Today

Importing CSV files into R (Chapter 15 book)
HTML Tables (Chapter 15 book)
Data Cleaning/Scraping example

1. Flat files such as CSV, tab delimited or text files

CSV stands for comma-separated values. It’s a text format that can be read with a huge variety of softare. It has a data table format, with the values of variables in each case separated by commas. Here’s an example of the first several lines of a CSV file:

"name","sex","count","year"
"Mary","F",7065,1880
"Anna","F",2604,1880
"Emma","F",2003,1880
"Elizabeth","F",1939,1880

The top row usually (but not always) contains the variable names. Quotation marks are often used at the start and end of character strings; these quotation marks are not part of the content of the string.
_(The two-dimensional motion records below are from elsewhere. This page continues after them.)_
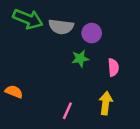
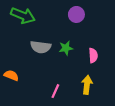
gray semicircle: (61, 27) -> (41, 47), moved
purple circle: (92, 33) -> (76, 14), moved

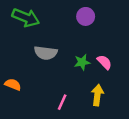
green star: (66, 48) -> (82, 62), moved
pink semicircle: (93, 55) -> (104, 62), turned -40

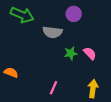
gray semicircle: (46, 53) -> (52, 32), moved
yellow arrow: (97, 95) -> (93, 89), moved

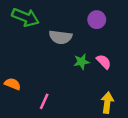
purple circle: (74, 14) -> (97, 20), moved
pink line: (53, 88) -> (44, 101), moved

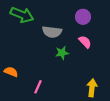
green star: (82, 62) -> (62, 53), moved
pink semicircle: (104, 62) -> (85, 42), moved

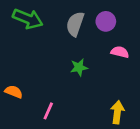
gray semicircle: (52, 32) -> (75, 24), moved, turned 102
pink semicircle: (85, 42) -> (120, 52), moved, turned -32

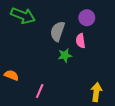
gray semicircle: (75, 24) -> (58, 31), moved
pink semicircle: (120, 52) -> (81, 41), moved, turned -112

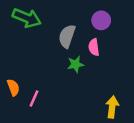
orange semicircle: (11, 75) -> (13, 87), turned 48
pink line: (40, 91) -> (34, 98), moved

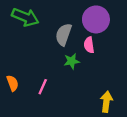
purple circle: (101, 20) -> (96, 19), size x1.5
pink line: (34, 98) -> (43, 87), moved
Although CSV files are often named with the .csv suffix, it’s also common for them to be named with .txt or other things. You will also see characters other than commas being used to delimit the fields, tabs and vertical bars are particularly common.

read.csv() is an old school function. It has no real advantage since it is slow and doesn’t read csv files on the web. Better functions for reading CSV files into R is read_csv() in the readr() package or fread() in the data.table package. fread() figures out the delimiter for you (from the filename ending) so can be used with different types of files. The problem with fread() is that it outputs a data.table instead of a data.frame (data.table is a data type of the data.table package). read.file() has all of the advantages of fread() but outputs a dataframe. Hence we will use read.file().

Here is a useful overview of functions to read CSV files:

Function	Package	WebURL	Fast
read.csv()	base	no	no
read_csv()	readr	yes	yes
fread()	data.table	yes	yes
read.file()	mosaic	yes	yes

Here’s a way to access a .csv file over the Internet.

houses

library(mosaic)

myURL <- "http://www.mosaic-web.org/go/datasets/SaratogaHouses.csv"
my_dataTable <- myURL %>% 
  read.file() %>%
  head(3)

  class(my_dataTable)

## [1] "data.frame"

  my_dataTable

Price	Living.Area	Baths	Bedrooms	Fireplace	Acres	Age
142212	1982	1.0	3	N	2.00	133
134865	1676	1.5	3	Y	0.38	14
118007	1694	2.0	3	Y	0.96	15

Here is an example of text file whose delimiter are tabs.

potatoes

Use read_tsv for this:

library(readr)
url_delim <- "http://s3.amazonaws.com/assets.datacamp.com/course/importing_data_into_r/potatoes.txt"
potatoes <- read_tsv(url_delim)
potatoes %>% head(3)

area	temp	size	storage	method	texture	flavor	moistness
1	1	1	1	1	2.9	3.2	3.0
1	1	1	1	2	2.3	2.5	2.6
1	1	1	1	3	2.5	2.8	2.8

Now try it with read.file(). From file ending it knows to use tab delimiter.

library(mosaic)
myURL <- "http://s3.amazonaws.com/assets.datacamp.com/course/importing_data_into_r/potatoes.txt"
myURL %>% 
  read.file() %>%
  head(3)

area	temp	size	storage	method	texture	flavor	moistness
1	1	1	1	1	2.9	3.2	3.0
1	1	1	1	2	2.3	2.5	2.6
1	1	1	1	3	2.5	2.8	2.8

Reading from a file on your own computer is even easier. You just need to have the file path, as can be found using file.choose(). For instance:

# Call file.choose() then copy the string with the file path below
fileName <- "~/Project1/Important.csv"
fileName %>%
  read.file()

Useful argument to read.file():

stringsAsFactors=FALSE is useful since we often don’t want a variable with character string values to be categorical.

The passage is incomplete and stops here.